18 Wanneer iemand een weerspannigen en onhandelbaren zoon heeft, die niet naar zijn vader en moeder wil luisteren, en ofschoon zij hem tuchtigen, hun toch niet gehoorzaamt,
QUANDO alcuno avrà un figliuol ritroso e ribelle, il qual non ubbidisca alla voce di suo padre, nè alla voce di sua madre; e, benchè essi l'abbiano castigato, non però ubbidisca loro;
19 dan moeten zijn vader en moeder hem laten grijpen, hem naar de oudsten der stad en naar de poort van zijn woonplaats laten brengen,
prendanlo suo padre e sua madre, e meninlo fuori agli Anziani della sua città, e alla porta del suo luogo;
20 en tot de oudsten van zijn stad zeggen: Onze zoon is weerspannig en onhandelbaar; hij gehoorzaamt ons niet, maar is een losbol en dronkaard.
e dicano agli Anziani della sua città: Questo nostro figliuolo [è] ritroso e ribelle; egli non vuole ubbidire alla nostra voce; [egli è] goloso ed ubbriaco.
21 Dan moeten alle mannen van zijn stad hem doodstenigen. Zo zult ge dat kwaad uit uw midden verwijderen; want heel Israël zal het horen en vrezen.

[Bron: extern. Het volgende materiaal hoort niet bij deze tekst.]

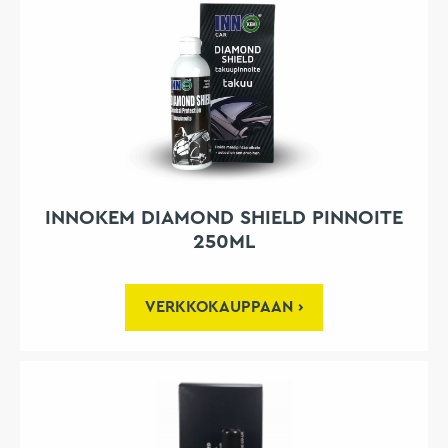
INNOKEM DIAMOND SHIELD PINNOITE
250ML
VERKKOKAUPPAAN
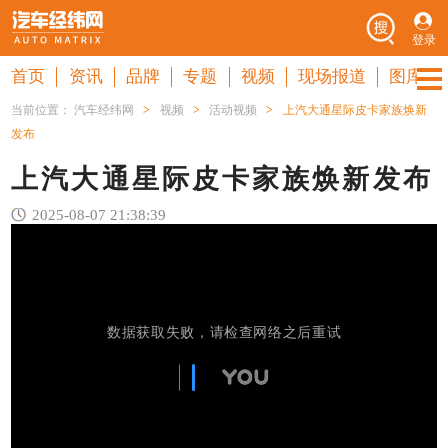
登录
首页
资讯
品牌
专题
视频
现场报道
图库
当前位置：
汽车经纬网
>
视频
>
活动视频
>
上汽大通星际皮卡家族焕新
发布
上汽大通星际皮卡家族焕新发布
2025-08-07 21:38:39
数据获取失败，请检查网络之后重试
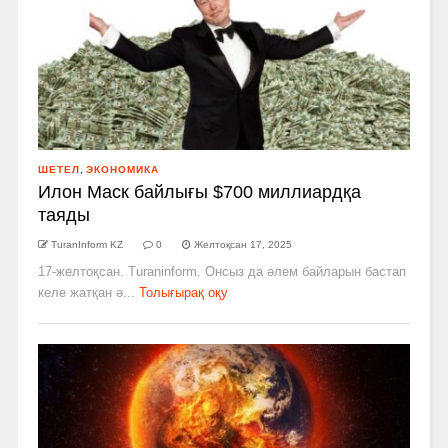
ШЕТЕЛ
,
ЭКОНОМИКА
Илон Маск байлығы $700 миллиардқа
таяды
TuranInform KZ
0
Желтоқсан 17, 2025
17-желтоқсан. Turaninform. Онсыз да әлем байларын бастап
келе жатқан ә...
Толығырақ оқу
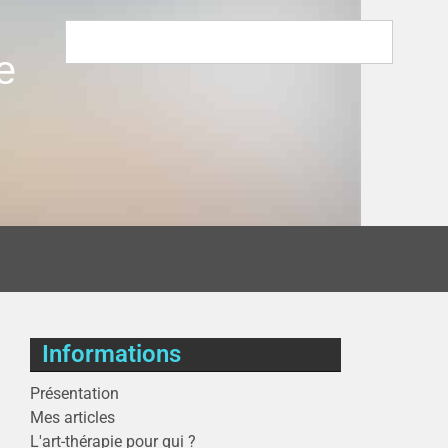
e
Informations
Présentation
Mes articles
L'art-thérapie pour qui ?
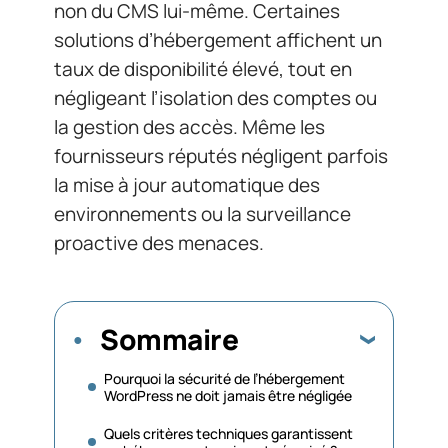
non du CMS lui-même. Certaines
solutions d’hébergement affichent un
taux de disponibilité élevé, tout en
négligeant l’isolation des comptes ou
la gestion des accès. Même les
fournisseurs réputés négligent parfois
la mise à jour automatique des
environnements ou la surveillance
proactive des menaces.
Sommaire
Pourquoi la sécurité de l’hébergement
WordPress ne doit jamais être négligée
Quels critères techniques garantissent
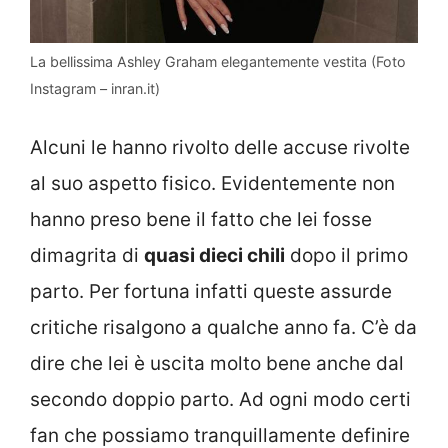
La bellissima Ashley Graham elegantemente vestita (Foto
Instagram – inran.it)
Alcuni le hanno rivolto delle accuse rivolte
al suo aspetto fisico. Evidentemente non
hanno preso bene il fatto che lei fosse
dimagrita di
quasi dieci chili
dopo il primo
parto. Per fortuna infatti queste assurde
critiche risalgono a qualche anno fa. C’è da
dire che lei è uscita molto bene anche dal
secondo doppio parto. Ad ogni modo certi
fan che possiamo tranquillamente definire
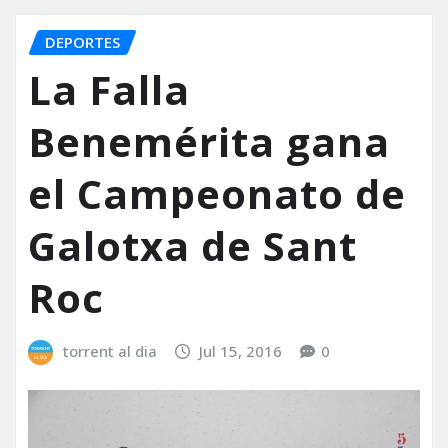
DEPORTES
La Falla
Benemérita gana
el Campeonato de
Galotxa de Sant
Roc
torrent al dia
Jul 15, 2016
0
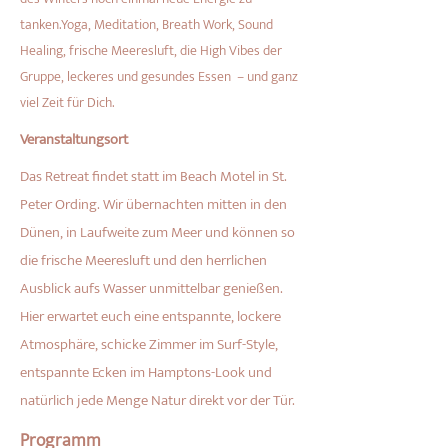
tanken.Yoga, Meditation, Breath Work, Sound
Healing, frische Meeresluft, die High Vibes der
Gruppe, leckeres und gesundes Essen – und ganz
viel Zeit für Dich.
Veranstaltungsort
Das Retreat findet statt im Beach Motel in St.
Peter Ording. Wir übernachten mitten in den
Dünen, in Laufweite zum Meer und können so
die frische Meeresluft und den herrlichen
Ausblick aufs Wasser unmittelbar genießen.
Hier erwartet euch eine entspannte, lockere
Atmosphäre, schicke Zimmer im Surf-Style,
entspannte Ecken im Hamptons-Look und
natürlich jede Menge Natur direkt vor der Tür.
Programm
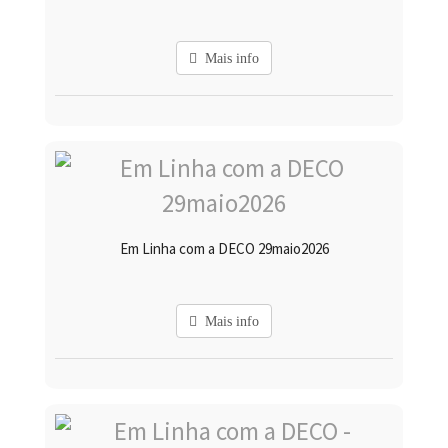
Mais info
Em Linha com a DECO 29maio2026
Mais info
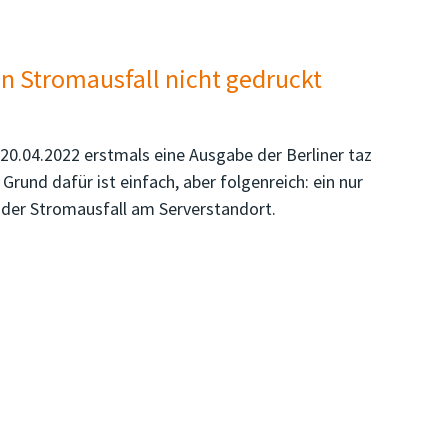
n Stromausfall nicht gedruckt
0.04.2022 erstmals eine Ausgabe der Berliner taz
Grund dafür ist einfach, aber folgenreich: ein nur
er Stromausfall am Serverstandort.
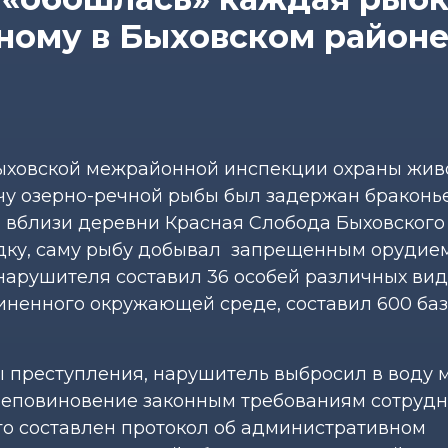
ному в Быховском район
ховской межрайонной инспекции охраны живо
чу озерно-речной рыбы был задержан браконь
вблизи деревни Красная Слобода Быховского 
одку, саму рыбу добывал запрещенным орудие
онарушителя составил 36 особей различных ви
иненного окружающей среде, составил 600 ба
ы преступления, нарушитель выбросил в воду 
неповиновение законным требованиям сотруд
его составлен протокол об административном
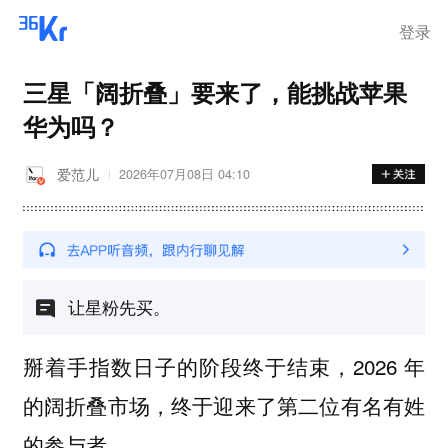
登录
三星「阔折叠」要来了，能挑战苹果
华为吗？
爱范儿
2026年07月08日 04:10
让星粉先买。
掰着手指数日子的阶段终于结束，2026 年
的阔折叠市场，终于迎来了第二位有名有姓
的参与者。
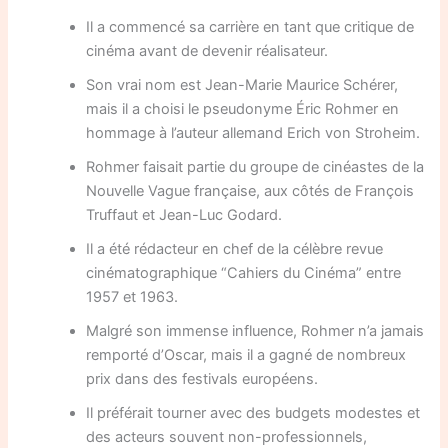
Il a commencé sa carrière en tant que critique de
cinéma avant de devenir réalisateur.
Son vrai nom est Jean-Marie Maurice Schérer,
mais il a choisi le pseudonyme Éric Rohmer en
hommage à l’auteur allemand Erich von Stroheim.
Rohmer faisait partie du groupe de cinéastes de la
Nouvelle Vague française, aux côtés de François
Truffaut et Jean-Luc Godard.
Il a été rédacteur en chef de la célèbre revue
cinématographique “Cahiers du Cinéma” entre
1957 et 1963.
Malgré son immense influence, Rohmer n’a jamais
remporté d’Oscar, mais il a gagné de nombreux
prix dans des festivals européens.
Il préférait tourner avec des budgets modestes et
des acteurs souvent non-professionnels,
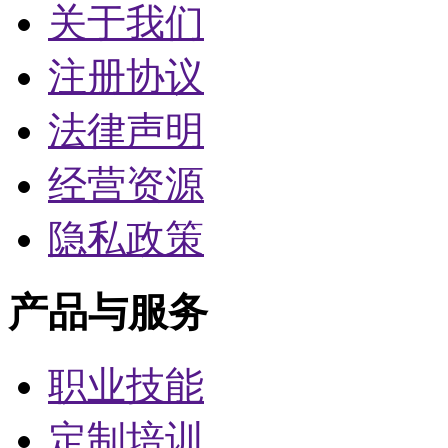
关于我们
注册协议
法律声明
经营资源
隐私政策
产品与服务
职业技能
定制培训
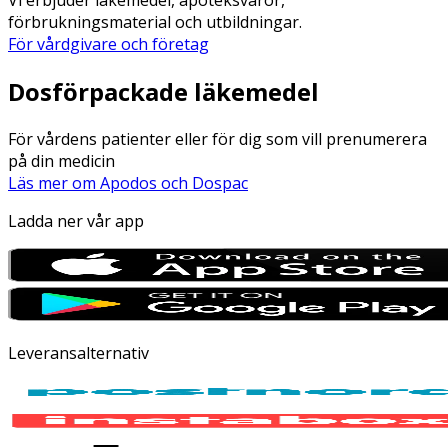
förbrukningsmaterial och utbildningar.
För vårdgivare och företag
Dosförpackade läkemedel
För vårdens patienter eller för dig som vill prenumerera
på din medicin
Läs mer om Apodos och Dospac
Ladda ner vår app
Leveransalternativ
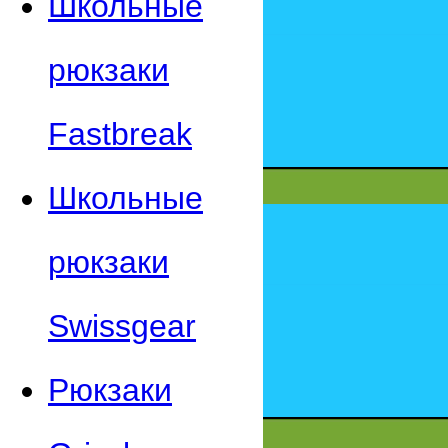
Школьные
рюкзаки
Fastbreak
Школьные
рюкзаки
Swissgear
Рюкзаки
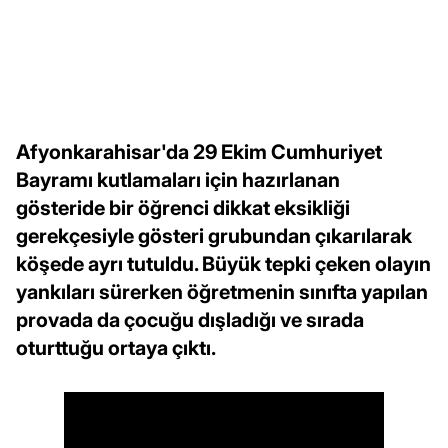
Afyonkarahisar'da 29 Ekim Cumhuriyet
Bayramı kutlamaları için hazırlanan
gösteride bir öğrenci dikkat eksikliği
gerekçesiyle gösteri grubundan çıkarılarak
köşede ayrı tutuldu. Büyük tepki çeken olayın
yankıları sürerken öğretmenin sınıfta yapılan
provada da çocuğu dışladığı ve sırada
oturttuğu ortaya çıktı.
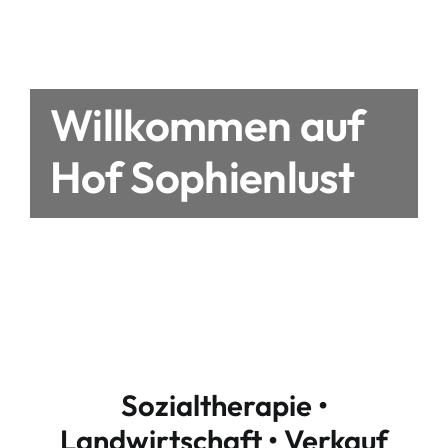
Willkommen auf
Hof Sophienlust
Sozialtherapie •
Landwirtschaft • Verkauf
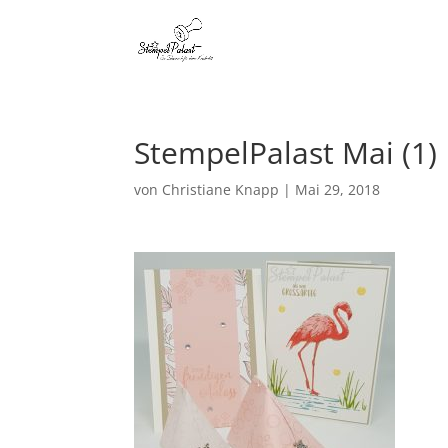
StempelPalast Mai (1)
von
Christiane Knapp
|
Mai 29, 2018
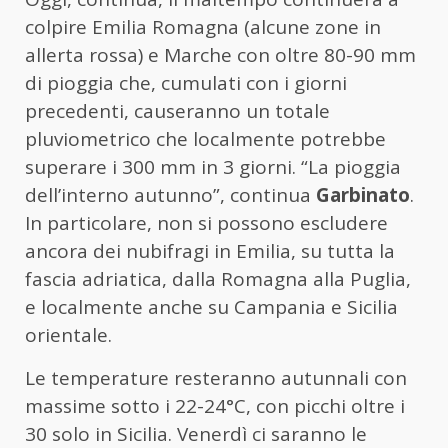
colpire Emilia Romagna (alcune zone in
allerta rossa) e Marche con oltre 80-90 mm
di pioggia che, cumulati con i giorni
precedenti, causeranno un totale
pluviometrico che localmente potrebbe
superare i 300 mm in 3 giorni. “La pioggia
dell’interno autunno”, continua
Garbinato
.
In particolare, non si possono escludere
ancora dei nubifragi in Emilia, su tutta la
fascia adriatica, dalla Romagna alla Puglia,
e localmente anche su Campania e Sicilia
orientale.
Le temperature resteranno autunnali con
massime sotto i 22-24°C, con picchi oltre i
30 solo in Sicilia. Venerdì ci saranno le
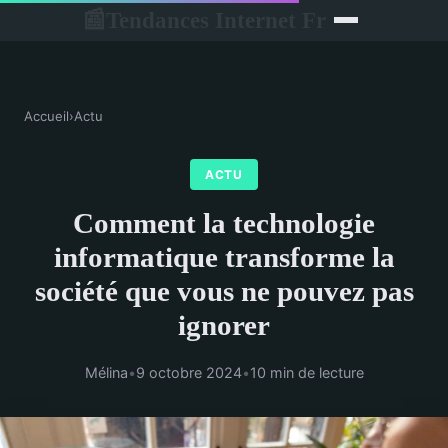
Tendances Internet Fr
📰
Accueil
›
Actu
ACTU
Comment la technologie
informatique transforme la
société que vous ne pouvez pas
ignorer
Mélina
•
9 octobre 2024
•
10 min de lecture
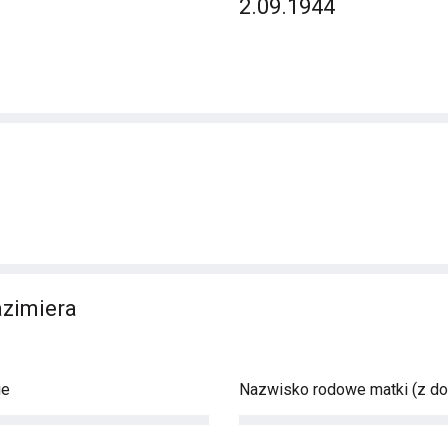
2.09.1944
azimiera
ie
Nazwisko rodowe matki (z d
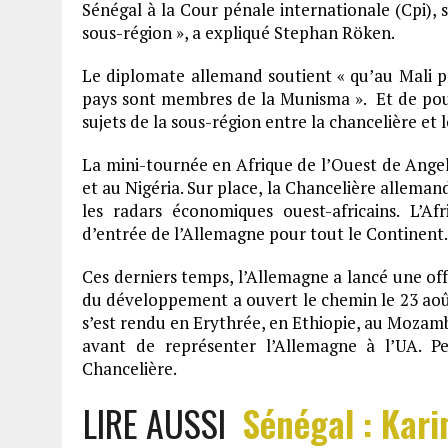
Sénégal à la Cour pénale internationale (Cpi), s
sous-région », a expliqué Stephan Röken.
Le diplomate allemand soutient « qu’au Mali pa
pays sont membres de la Munisma ». Et de pours
sujets de la sous-région entre la chancelière et 
La mini-tournée en Afrique de l’Ouest de Ange
et au Nigéria. Sur place, la Chancelière alleman
les radars économiques ouest-africains. L’A
d’entrée de l’Allemagne pour tout le Continent.
Ces derniers temps, l’Allemagne a lancé une of
du développement a ouvert le chemin le 23 août d
s’est rendu en Erythrée, en Ethiopie, au Mozam
avant de représenter l’Allemagne à l’UA. Pe
Chancelière.
LIRE AUSSI
Sénégal : Kari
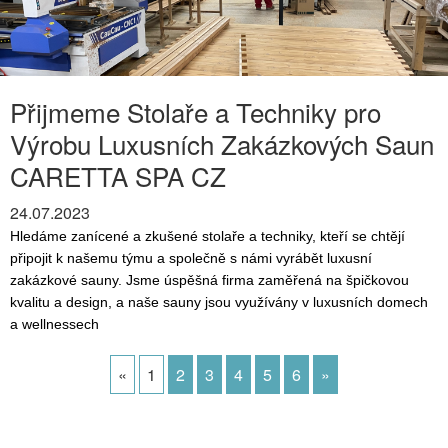
Přijmeme Stolaře a Techniky pro
Výrobu Luxusních Zakázkových Saun
CARETTA SPA CZ
24.07.2023
Hledáme zanícené a zkušené stolaře a techniky, kteří se chtějí 
připojit k našemu týmu a společně s námi vyrábět luxusní 
zakázkové sauny. Jsme úspěšná firma zaměřená na špičkovou 
kvalitu a design, a naše sauny jsou využívány v luxusních domech 
a wellnessech 
«
1
2
3
4
5
6
»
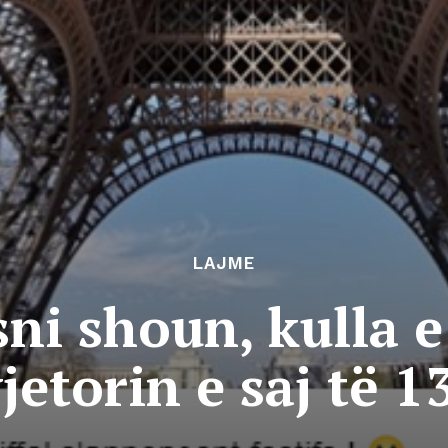
LAJME
i shoun, kulla e 
jetorin e saj të 1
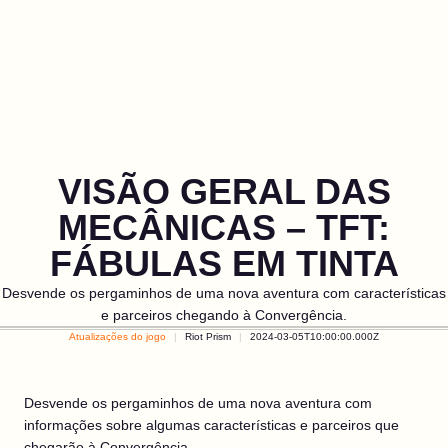
VISÃO GERAL DAS
MECÂNICAS – TFT:
FÁBULAS EM TINTA
Desvende os pergaminhos de uma nova aventura com características
e parceiros chegando à Convergência.
Atualizações do jogo
Riot Prism
2024-03-05T10:00:00.000Z
Desvende os pergaminhos de uma nova aventura com
informações sobre algumas características e parceiros que
chegarão à Convergência.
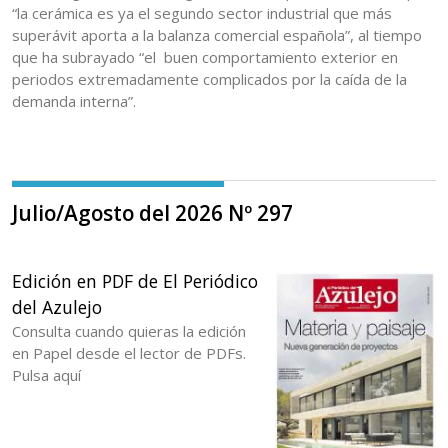
“la cerámica es ya el segundo sector industrial que más
superávit aporta a la balanza comercial española”, al tiempo
que ha subrayado “el buen comportamiento exterior en
periodos extremadamente complicados por la caída de la
demanda interna”.
Julio/Agosto del 2026 Nº 297
Edición en PDF de El Periódico
del Azulejo
Consulta cuando quieras la edición
en Papel desde el lector de PDFs.
Pulsa aquí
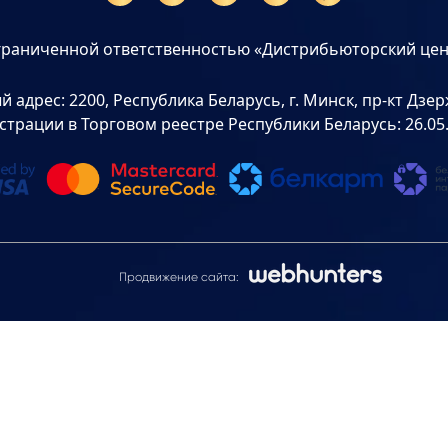
граниченной ответственностью «Дистрибьюторский цен
дрес: 2200, Республика Беларусь, г. Минск, пр-кт Дзерж
страции в Торговом реестре Республики Беларусь: 26.05
Продвижение сайта:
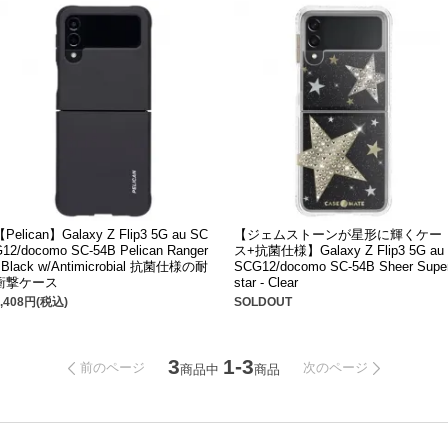
【Pelican】Galaxy Z Flip3 5G au SC
【ジェムストーンが星形に輝くケー
G12/docomo SC-54B Pelican Ranger
ス+抗菌仕様】Galaxy Z Flip3 5G au
- Black w/Antimicrobial 抗菌仕様の耐
SCG12/docomo SC-54B Sheer Supe
衝撃ケース
star - Clear
1,408円(税込)
SOLDOUT
3
1-3
前のページ
次のページ
商品中
商品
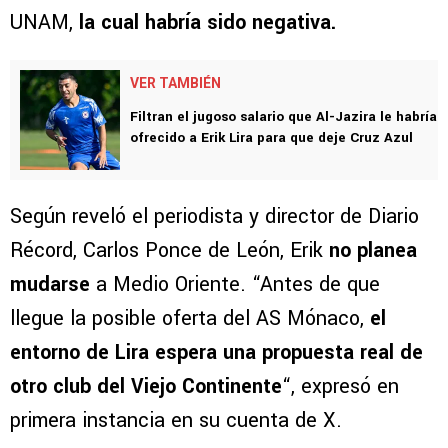
convertirla en la venta más importante en la
historia del club. De todas maneras, todavía
faltaba la respuesta del ex jugador de Pumas
UNAM,
la cual habría sido negativa.
VER TAMBIÉN
Filtran el jugoso salario que Al-Jazira le habría
ofrecido a Erik Lira para que deje Cruz Azul
Según reveló el periodista y director de Diario
Récord, Carlos Ponce de León, Erik
no planea
mudarse
a Medio Oriente. “Antes de que
llegue la posible oferta del AS Mónaco,
el
entorno de Lira espera una propuesta real de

E lapidinlo con pietre tutte le genti della sua città, sì che muoia; e [così] togli il male del mezzo di te; acciocchè tutto Israele oda, e tema.
22 Wanneer iemand een misdaad heeft begaan, waarop de doodstraf staat, en hij ter dood is gebracht en aan een paal is gehangen,
E QUANDO alcuno sarà reo di alcun fallo capitale, e tu l'avrai appiccato al legno;
23 dan moogt ge zijn lijk ‘s nachts niet aan de paal laten hangen, maar moet ge het dezelfde dag nog begraven. Want een gehangene is door Jahweh gevloekt, en gij moogt het land niet bezoedelen, dat Jahweh, uw God, u tot erfdeel schenkt.
non dimori il suo corpo morto in sul legno, la notte fino alla mattina; anzi del tutto seppelliscilo in quell'istesso giorno; perciocchè l'appiccato [è in] esecrazione a Dio; e non contaminare il paese che il Signore Iddio tuo ti dà a possedere.